Mai Dubai is a Dubai-based company that produces bottled water. It is owned by the state-run Dubai Electricity and Water Authority (DEWA) and serves as one of DEWA's key investments towards diversifying their revenue streams. DEWA owns 99% of the shares in Mai Dubai, however it remains an independently operated Limited Liability Company.

Mai Dubai was launched in 2012. The US magazine Beverage World in its July 2016 issue, for its 7th Annual BevStar Awards, gave Mai Dubai a bronze award in its water category. In May 2016 Gulf News reported Mai Dubai as being the preferred bottled water for all Emirates passengers.

== History ==
Mai Dubai was founded on 19 December 2012 by DEWA to build and manage a new bottled water plant in Dubai. The company started constructing its production facility in June 2013 and commercial production began in March 2014. Since then it has continued to quickly grow garner market share in the region.

On May 27, 2016, His Highness Sheikh Mohamed Bin Rashid Al Maktoum, Vice President and Prime Minister of the UAE, Ruler of Dubai, visited the Mai Dubai company and factory accompanied by the Chairman of Mai Dubai His Excellency Saeed M. Al Tayer, the CEO of Mai Dubai Jay Andres and in the presence of members of the Media. His Highness took a tour of the premises, visiting employee offices, followed by a full tour of the Plant.

On February 23, 2015, Sheikh Hamdan bin Rashid Al Maktoum, UAE Minister of Finance, officially inaugurated Mai Dubai bottled drinking-water company and factory in Yalayis on Al Qudra road in Dubai. As of February 2015, Mai Dubai produced 207 million units a year. Saeed Mohammed Al Tayer, Chairman of Mai Dubai was reported by Khaleej Times in January 2016 as saying that since starting distribution in April 2014, Mai Dubai has sold 163 million single servings of water.

== Etymology ==
The word Mai which means water in Arabic was used as it sounds similar to the English word my. Mai is also the phonetic sound of the word water in Arabic, hence the intended meaning of "Water from Dubai" but with the musical resonance which rhymes with the word Dubai, especially the sound made by the letters "a" and "I".

== Products ==
Mai Dubai's early success is related to the decision made to compete in the local premium water category. The result was a unique bottle design, with a red color logo, when most brands have similar bottle designs and focus on the color blue.

Mai Dubai water is available in small- and medium-size bottles of 1.5 Litre, 500ml and 330ml capacity as well as in five-gallon bottles mainly made for Home & Office Delivery, and finally 200 ml and 100ml size cups. The company sells bottled water both through various retailers and also offers direct delivery to consumers. As of April 2015 Mai Dubai is available across the UAE as well Qatar, Bahrain, Oman, and 13 countries in Asia, Europe, South Africa.

== Recognition ==
The US magazine Beverage World in its July 2016 issue, for its 7th Annual BevStar Awards, gave Mai Dubai a bronze award in its water category. The judging criteria to choose the award winners are: product taste, ingredients, packaging, market positioning and uniqueness. In May 2016 Gulf News reported Mai Dubai as being the preferred bottled water for all Emirates passengers.
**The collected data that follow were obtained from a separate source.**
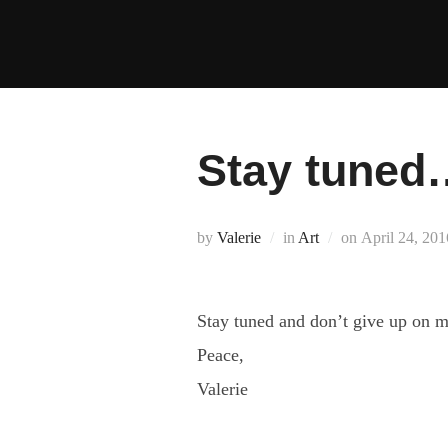
Skip
to
content
Stay tuned
Posted
by
Valerie
in
Art
on
April 24, 201
on
Stay tuned and don’t give up on me
Peace,
Valerie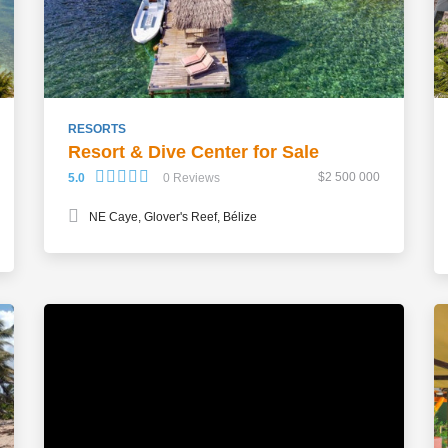
RESORTS
Resort & Dive Center for Sale
$2 500 000
5.0
0 Reviews
NE Caye, Glover's Reef, Bélize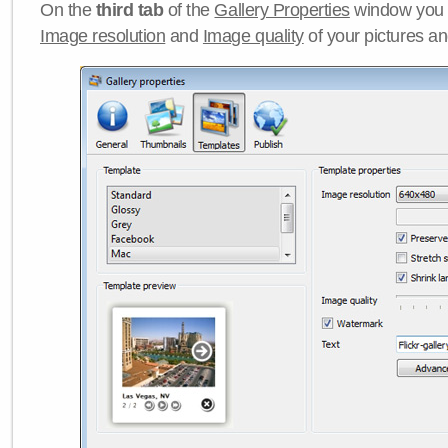
On the
third tab
of the
Gallery Properties
window you c
Image resolution
and
Image quality
of your pictures a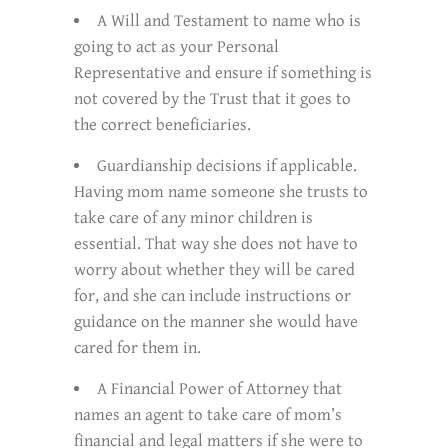
A Will and Testament to name who is
going to act as your Personal
Representative and ensure if something is
not covered by the Trust that it goes to
the correct beneficiaries.
Guardianship decisions if applicable.
Having mom name someone she trusts to
take care of any minor children is
essential. That way she does not have to
worry about whether they will be cared
for, and she can include instructions or
guidance on the manner she would have
cared for them in.
A Financial Power of Attorney that
names an agent to take care of mom’s
financial and legal matters if she were to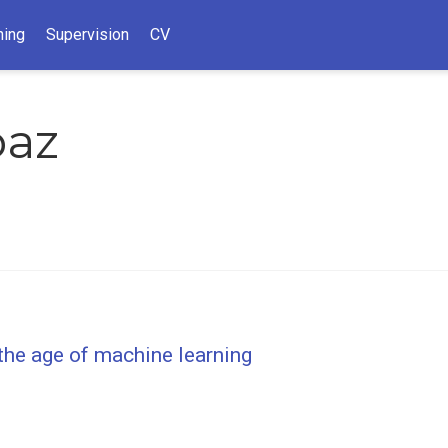
hing
Supervision
CV
paz
 the age of machine learning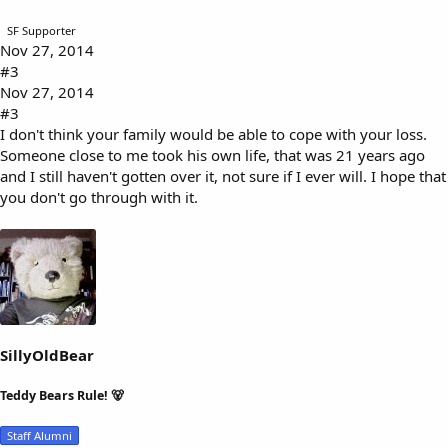
SF Supporter
Nov 27, 2014
#3
Nov 27, 2014
#3
I don't think your family would be able to cope with your loss.
Someone close to me took his own life, that was 21 years ago
and I still haven't gotten over it, not sure if I ever will. I hope that
you don't go through with it.
SillyOldBear
Teddy Bears Rule! 🐻
Staff Alumni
Mai Dubai is the only bottled water company to be awarded by the Dubai Municipality, the highest grade in 2015 in food safety (Grade A). The company was also nominated for the Best Factory award by Dubai Municipality in 2015. Mai Dubai was also recognized on May 17, 2016 with "Best Marketing Impact" award by the "Middle East Beverage Awards" for its outstanding contribution to the Beverage Industry in the Middle East.